The RSPCA’s document, for example, stated as follows:
“when you are of the opinion that the animals referred by you has suffered, you should qualify your opinion by explaining in layman’s terms who the animal has suffered, e.g. ‘it is my opinion, having taken into account the facts presented to me, the animal referred to as exhibit AB/1 has been caused unnecessary suffering by the person responsible for its care by them failing to provide the animal with veterinary treatment/adequate food’, etc”
It was argued by the defence, and accepted by the court, that even the most honest witness could be subliminally affected by reading such a document. The District Judge expressed his “grave concerns” about what had happened. There was no suggestion made by the defence in this case that the RSPCA’s expert witness had been dishonest, but the court decided that, in the light of the “pro forma” it would no longer be safe to give any weight to the whole of the RSPCA’s veterinary evidence. As a result the RSPCA was forced to offer no evidence – which it did reluctantly and with its usual lack of grace. The lady left Court, with the right result and her good character intact. However, this was only after months of worry about the case.
After the case, Defence Solicitor Nigel Weller said:
“This has been yet another difficult case, in which I have had to persuade the court to allow cross-examination about the way in which the RSPCA has prepared matters for trial. I am used to the RSPCA’s steadfast refusal to disclose obviously relevant documents, which the defence are entitled to have disclosed immediately. Putting to one side the question of ‘rehearsing’ witnesses, it is clear that any document, which a professional witness refers to, or relies upon, must be disclosed to the defence.

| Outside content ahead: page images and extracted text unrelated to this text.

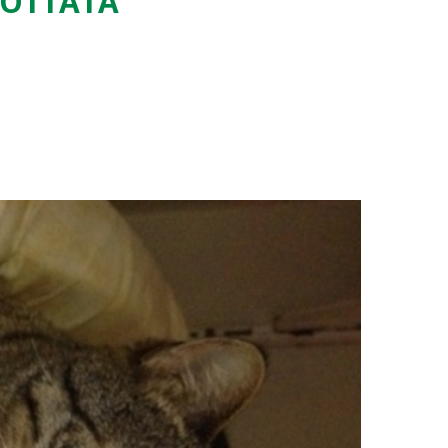
ADOTTATA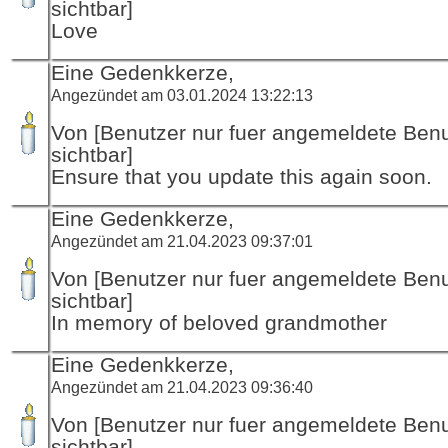
sichtbar]
Love
Eine Gedenkkerze,
Angezündet am 03.01.2024 13:22:13
Von [Benutzer nur fuer angemeldete Ben
sichtbar]
Ensure that you update this again soon.
Eine Gedenkkerze,
Angezündet am 21.04.2023 09:37:01
Von [Benutzer nur fuer angemeldete Ben
sichtbar]
In memory of beloved grandmother
Eine Gedenkkerze,
Angezündet am 21.04.2023 09:36:40
Von [Benutzer nur fuer angemeldete Ben
sichtbar]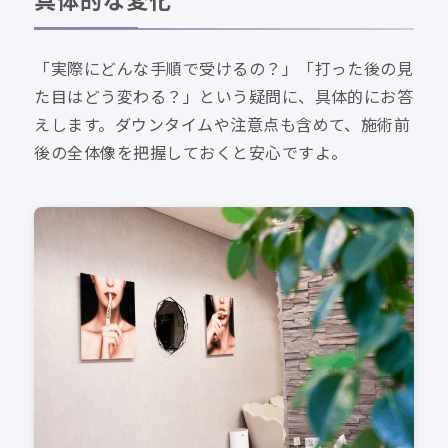
具体的な変化
「実際にどんな手順で受けるの？」「打った後の見
た目はどう変わる？」という疑問に、具体的にお答
えします。ダウンタイムや注意点も含めて、施術前
後の全体像を把握しておくと安心ですよ。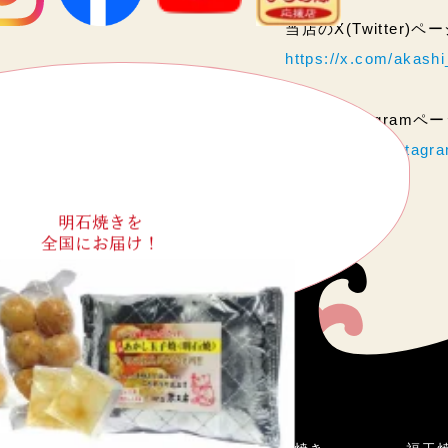
当店のX(Twitter)
https://x.com/akas
当店のInstagram
https://www.instag
明石焼きを
全国にお届け！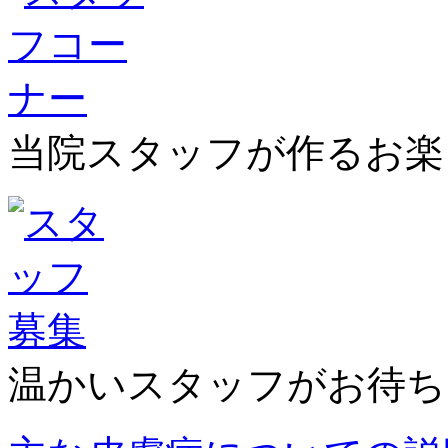
当院スタッフが作るお楽
温かいスタッフがお待ち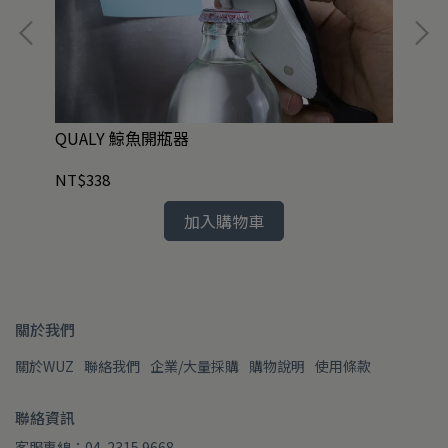
QUALY 鯨魚開瓶器
現
NT$338
NT
加入購物車
關於我們
關於WUZ
聯絡我們
企業/大量採購
購物說明
使用條款
聯絡資訊
客服專線：04-2315 9668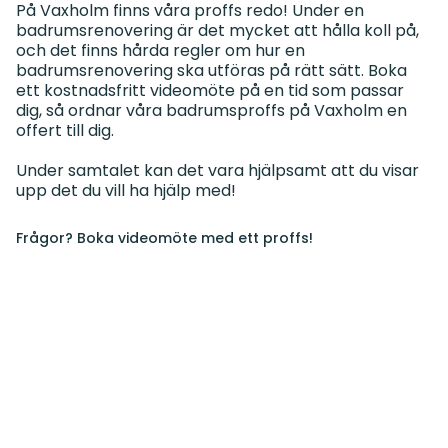
På Vaxholm finns våra proffs redo! Under en
badrumsrenovering är det mycket att hålla koll på,
och det finns hårda regler om hur en
badrumsrenovering ska utföras på rätt sätt. Boka
ett kostnadsfritt videomöte på en tid som passar
dig, så ordnar våra badrumsproffs på Vaxholm en
offert till dig.
Under samtalet kan det vara hjälpsamt att du visar
Frågor? Boka videomöte med ett proffs!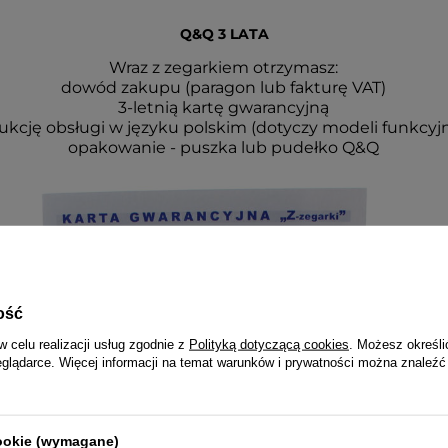
Q&Q 3 LATA
Wraz z zegarkiem otrzymasz:
dowód zakupu (paragon lub fakturę VAT)
3-letnią kartę gwarancyjną
rukcję obsługi w języku polskim (dotyczy modeli funkcyj
opakowanie - puszka lub pudełko Q&Q
ość
w celu realizacji usług zgodnie z
Polityką dotyczącą cookies
. Możesz określi
eglądarce. Więcej informacji na temat warunków i prywatności można znaleźć
cookie (wymagane)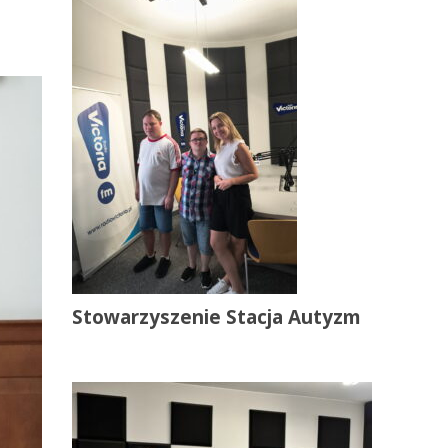
Stowarzyszenie Stacja Autyzm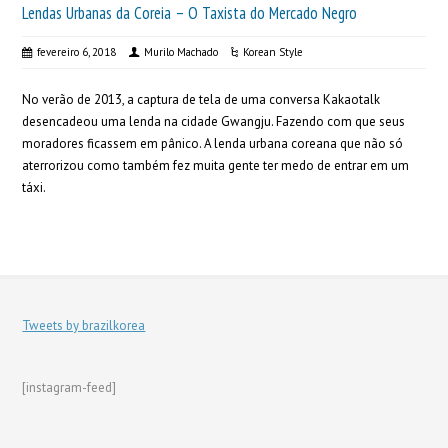
Lendas Urbanas da Coreia – O Taxista do Mercado Negro
fevereiro 6, 2018
Murilo Machado
Korean Style
No verão de 2013, a captura de tela de uma conversa Kakaotalk
desencadeou uma lenda na cidade Gwangju. Fazendo com que seus
moradores ficassem em pânico. A lenda urbana coreana que não só
aterrorizou como também fez muita gente ter medo de entrar em um
táxi.
Tweets by brazilkorea
[instagram-feed]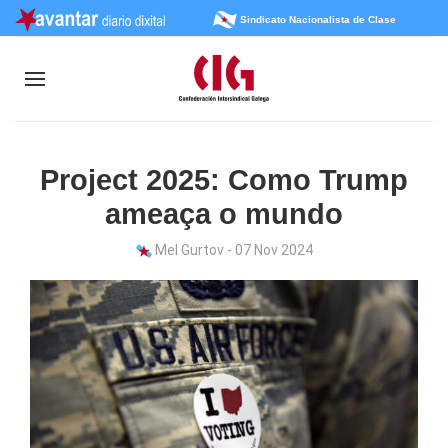
Sindicato Nacionalista de Clase
Project 2025: Como Trump
ameaça o mundo
Mel Gurtov - 07 Nov 2024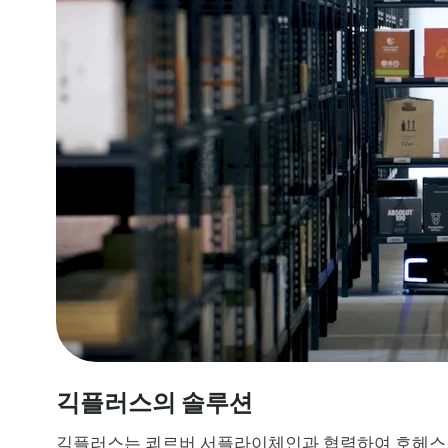
긱플러스의 솔루션
긱플러스는 쾨르버 서플라이체인과 협력하여 호헤스코 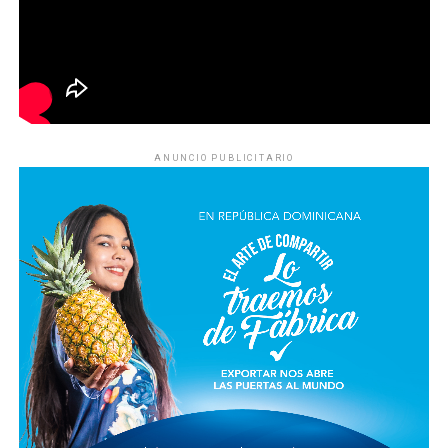
ANUNCIO PUBLICITARIO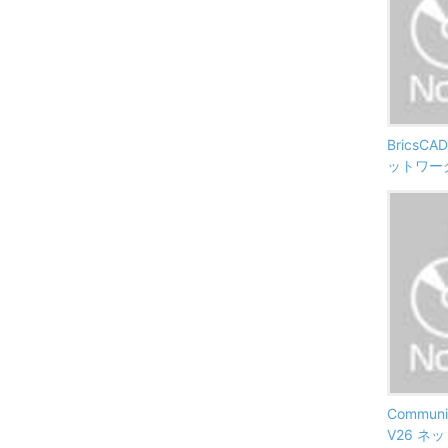
BricsCAD
ットワー
Communic
V26 ネ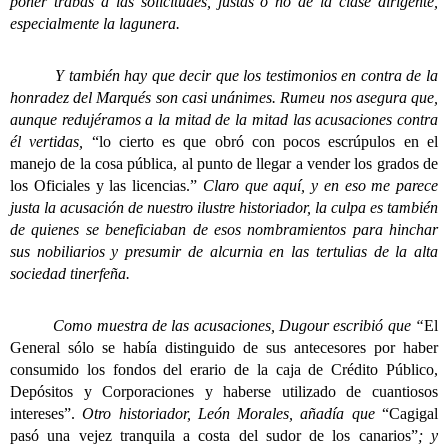
poner trabas a las solicitudes, justas o no de la clase dirigente,
especialmente la lagunera.
Y también hay que decir que los testimonios en contra de la
honradez del Marqués son casi unánimes. Rumeu nos asegura que,
aunque redujéramos a la mitad de la mitad las acusaciones contra
él vertidas,
“lo cierto es que obró con pocos escrúpulos en el
manejo de la cosa pública, al punto de llegar a vender los grados de
los Oficiales y las licencias.”
Claro que aquí, y en eso me parece
justa la acusación de nuestro ilustre historiador, la culpa es también
de quienes se beneficiaban de esos nombramientos para hinchar
sus nobiliarios y presumir de alcurnia en las tertulias de la alta
sociedad tinerfeña.
Como muestra de las acusaciones, Dugour escribió que “
El
General sólo se había distinguido de sus antecesores por haber
consumido los fondos del erario de la caja de Crédito Público,
Depósitos y Corporaciones y haberse utilizado de cuantiosos
intereses”.
Otro historiador, León Morales, añadía que
“Cagigal
pasó una vejez tranquila a costa del sudor de los canarios”
; y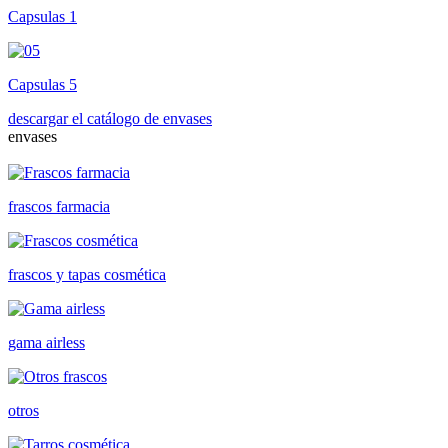
Capsulas 1
Capsulas 5
descargar el catálogo de envases
envases
frascos farmacia
frascos y tapas cosmética
gama airless
otros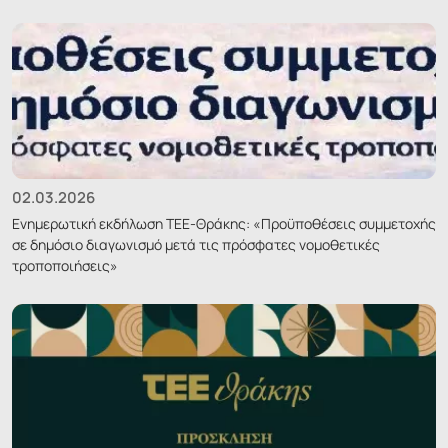
02.03.2026
Ενημερωτική εκδήλωση ΤΕΕ-Θράκης: «Προϋποθέσεις συμμετοχής
σε δημόσιο διαγωνισμό μετά τις πρόσφατες νομοθετικές
τροποποιήσεις»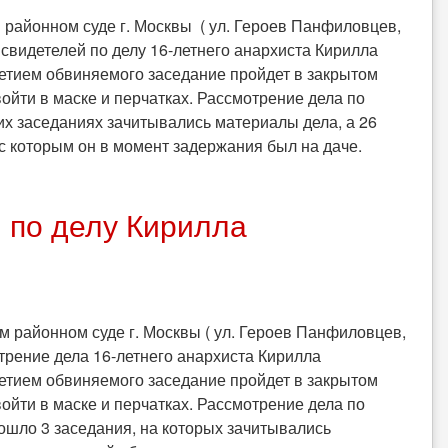
м районном суде г. Москвы ( ул. Героев Панфиловцев,
с свидетелей по делу 16-летнего анархиста Кирилла
етием обвиняемого заседание пройдет в закрытом
войти в маске и перчатках. Рассмотрение дела по
их заседаниях зачитывались материалы дела, а 26
 которым он в момент задержания был на даче.
 по делу Кирилла
ом районном суде г. Москвы ( ул. Героев Панфиловцев,
отрение дела 16-летнего анархиста Кирилла
етием обвиняемого заседание пройдет в закрытом
войти в маске и перчатках. Рассмотрение дела по
рошло 3 заседания, на которых зачитывались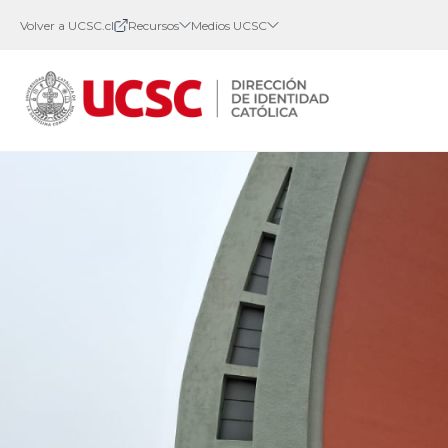
Volver a UCSC.cl
Recursos
Medios UCSC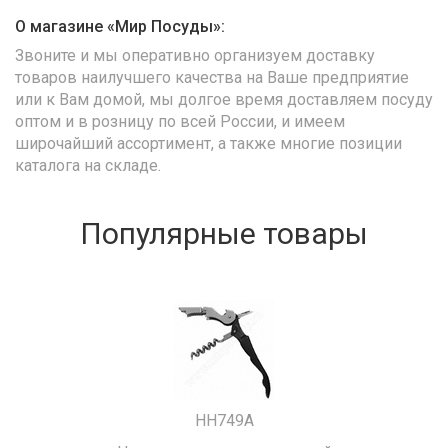
О магазине «Мир Посуды»:
Звоните и мы оперативно организуем доставку
товаров наилучшего качества на Ваше предприятие
или к Вам домой, мы долгое время доставляем посуду
оптом и в розницу по всей России, и имеем
широчайший ассортимент, а также многие позиции
каталога на складе.
Популярные товары
HH749A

“In this case, I made numerous requests to the RSPCA’s Solicitors, but not even the expert witness ‘pro forma’ was disclosed. Indeed, this is a document, which I have never seen before in all of the cases I have done. It appears to be a generic document, which uses language that I recognise from experts in other cases. As recently as 7 December 2007, the RSPCA’s lawyers sent me a letter stating that ‘we have informed the District Judge that the prosecution are not serving any documentation prior to the commencement of the trial as you have requested’.
“Only cross-examination of the RSPCA’s vet uncovered the documents which had been given to her for the purposes of her second report. When it was uncovered, the District Judge rightly made very critical remarks about the ‘pro forma’ and indicated that he would not be prepared to give any weight to the RSPCA’s veterinary evidence.
“I am a specialist lawyer with a good knowledge of the RSPCA and its conduct of private prosecutions in particular. The RSPCA is a charity with no special powers, but it also has no complaints procedure or transparency. The handful of specialist animal welfare lawyers all know of the RSPCA’s conflicts with authorities and the courts. There is the infamous reported case of Attorney-General v RSPCA, where senior RSPCA employees were found by the Court of Appeal to have perverted the course of justice when disciplining an employee for allowing evidence to fall into the hands of defence lawyers, which assisted their clients’ case.
“My client and I cannot do anything to ensure that this awful experience does not happen to anyone else. There is a real danger that when other lawyers, not specialising in animal welfare law, take on cases against the RSPCA and take the RSPCA, and the evidence it presents, at face value. In my view, they should not do so.”